Received for publication: 11/19/07; accepted for publication: 06/06/08.

The objective of this systematic review is to analyse the relative risk reduction on medication error and adverse drug events (ADE) by computerized physician order entry systems (CPOE). We included controlled field studies and pretest-posttest studies, evaluating all types of CPOE systems, drugs and clinical settings. We present the results in evidence tables, calculate the risk ratio with 95% confidence interval and perform subgroup analyses for categorical factors, such as the level of care, patient group, type of drug, type of system, functionality of the system, comparison group type, study design, and the method for detecting errors. Of the 25 studies that analysed the effects on the medication error rate, 23 showed a significant relative risk reduction of 13% to 99%. Six of the nine studies that analysed the effects on potential ADEs showed a significant relative risk reduction of 35% to 98%. Four of the seven studies that analysed the effect on ADEs showed a significant relative risk reduction of 30% to 84%. Reporting quality and study quality was often insufficient to exclude major sources of bias. Studies on home-grown systems, studies comparing electronic prescribing to handwriting prescribing, and studies using manual chart review to detect errors seem to show a higher relative risk reduction than other studies.

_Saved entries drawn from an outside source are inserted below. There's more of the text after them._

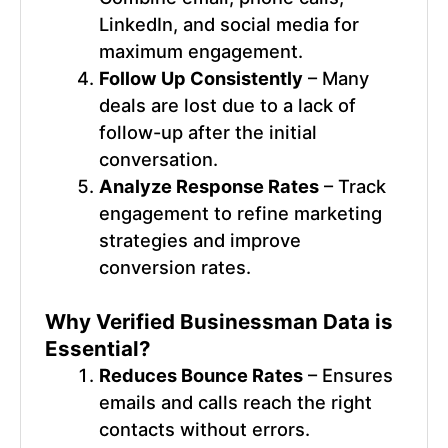
LinkedIn, and social media for
maximum engagement.
Follow Up Consistently
– Many
deals are lost due to a lack of
follow-up after the initial
conversation.
Analyze Response Rates
– Track
engagement to refine marketing
strategies and improve
conversion rates.
Why Verified
Businessman Data
is
Essential?
Reduces Bounce Rates
– Ensures
emails and calls reach the right
contacts without errors.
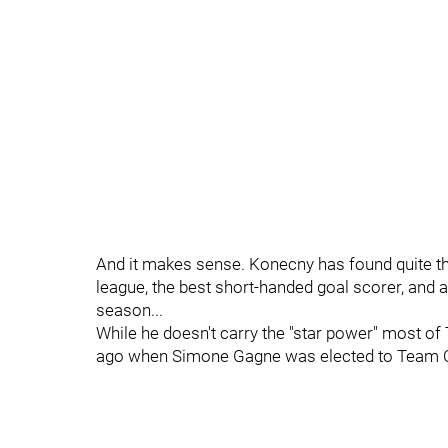
And it makes sense. Konecny has found quite the
league, the best short-handed goal scorer, and 
season...
While he doesn't carry the "star power" most of 
ago when Simone Gagne was elected to Team Ca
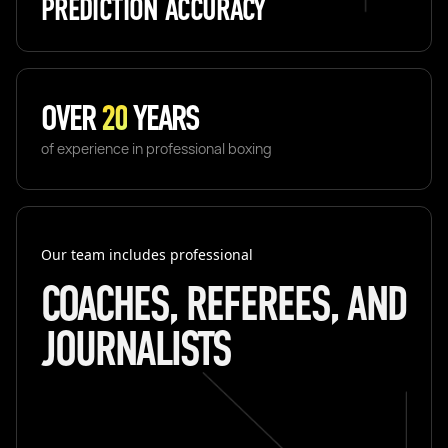
PREDICTION ACCURACY
OVER
20
YEARS
of experience in professional boxing
Our team includes professional
COACHES, REFEREES, AND
JOURNALISTS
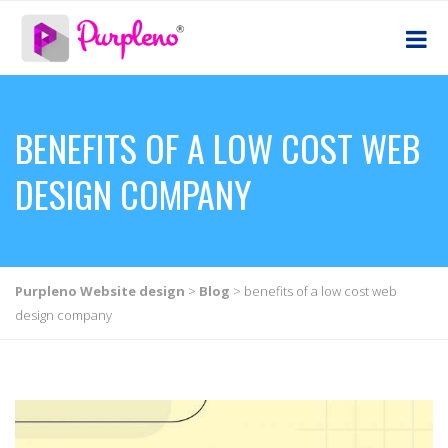
BENEFITS OF A LOW COST WEB
DESIGN COMPANY
Purpleno Website design
>
Blog
>
benefits of a low cost web
design company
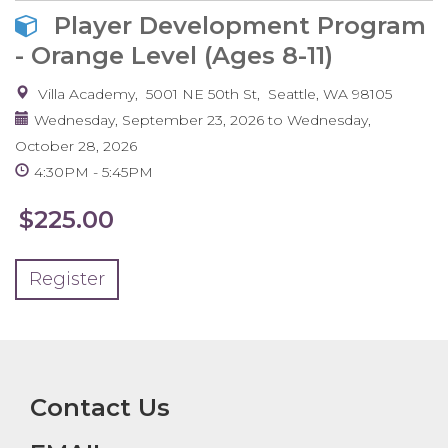
Player Development Program
- Orange Level (Ages 8-11)
Villa Academy
5001 NE 50th St
Seattle
,
WA
98105
Wednesday, September 23, 2026
to
Wednesday,
October 28, 2026
4:30PM
5:45PM
$225.00
Register
Contact Us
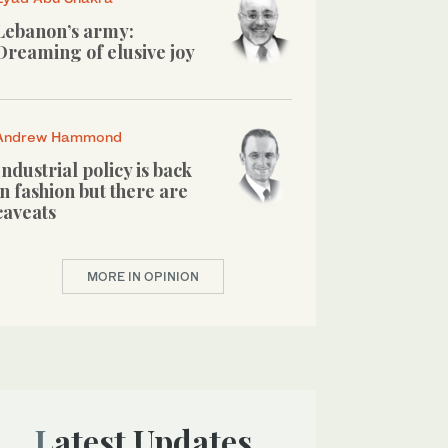
Lebanon’s army:
Dreaming of elusive joy
Andrew Hammond
Industrial policy is back
in fashion but there are
caveats
MORE IN OPINION
Latest Updates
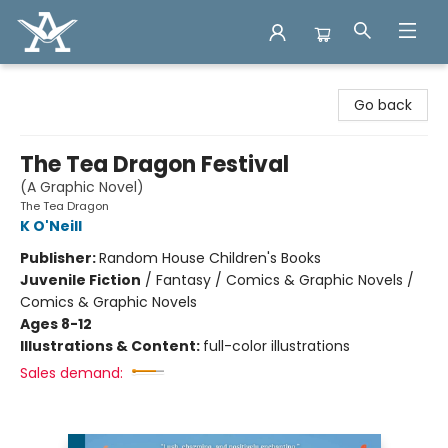
Arcadia Books
Go back
The Tea Dragon Festival
(A Graphic Novel)
The Tea Dragon
K O'Neill
Publisher:
Random House Children's Books
Juvenile Fiction
/
Fantasy / Comics & Graphic Novels /
Comics & Graphic Novels
Ages 8-12
Illustrations & Content:
full-color illustrations
Sales demand:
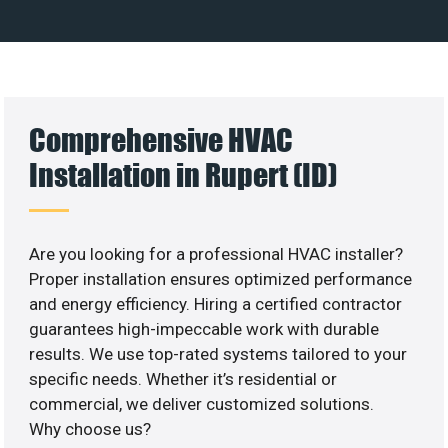
Comprehensive HVAC
Installation in Rupert (ID)
Are you looking for a professional HVAC installer?
Proper installation ensures optimized performance
and energy efficiency. Hiring a certified contractor
guarantees high-impeccable work with durable
results. We use top-rated systems tailored to your
specific needs. Whether it’s residential or
commercial, we deliver customized solutions.
Why choose us?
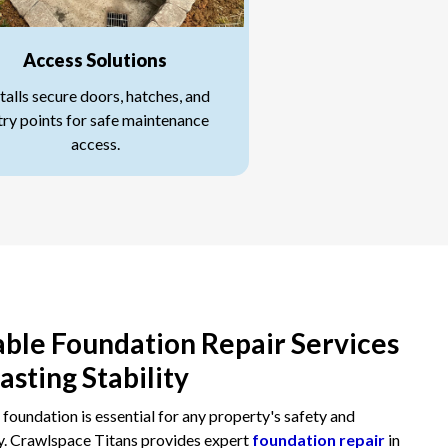
Access Solutions
talls secure doors, hatches, and
try points for safe maintenance
access.
able Foundation Repair Services
Lasting Stability
 foundation is essential for any property's safety and
y. Crawlspace Titans provides expert
foundation repair
in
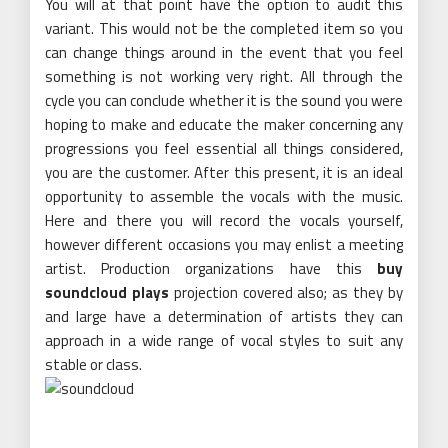
You will at that point have the option to audit this
variant. This would not be the completed item so you
can change things around in the event that you feel
something is not working very right. All through the
cycle you can conclude whether it is the sound you were
hoping to make and educate the maker concerning any
progressions you feel essential all things considered,
you are the customer. After this present, it is an ideal
opportunity to assemble the vocals with the music.
Here and there you will record the vocals yourself,
however different occasions you may enlist a meeting
artist. Production organizations have this
buy
soundcloud plays
projection covered also; as they by
and large have a determination of artists they can
approach in a wide range of vocal styles to suit any
stable or class.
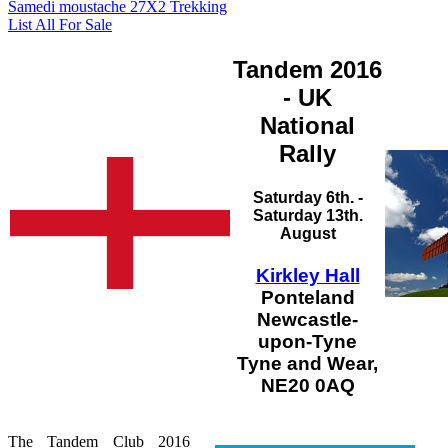
Samedi moustache 27X2 Trekking
List All For Sale
Tandem 2016
- UK
National
Rally
Saturday 6th. -
Saturday 13th.
August
Kirkley Hall
Ponteland
Newcastle-
upon-Tyne
Tyne and Wear,
NE20 0AQ
The Tandem Club 2016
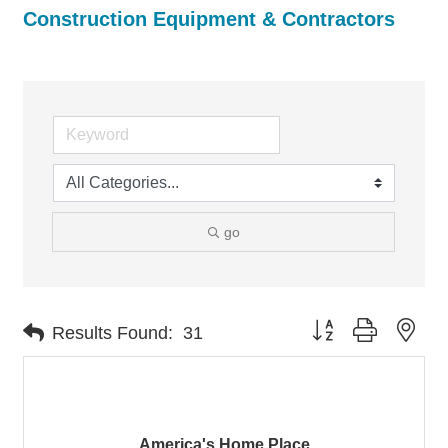
Construction Equipment & Contractors
go
Button group with nes
Results Found:
31
America's Home Place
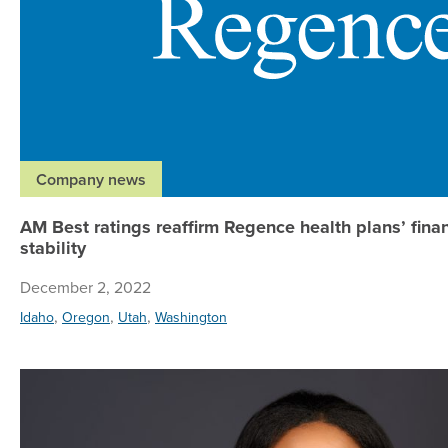
Company news
AM Best ratings reaffirm Regence health plans’ finan
stability
December 2, 2022
,
,
,
Idaho
Oregon
Utah
Washington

Concluding, it seems that electronic prescribing can reduce the risk for medication errors and ADE. However, studies differ substantially in their setting, design, quality, and results. To further improve the evidence-base of health informatics, more randomized controlled trials (RCTs) are needed, especially to cover a wider range of clinical and geographic settings. In addition, reporting quality of health informatics evaluation studies has to be substantially improved.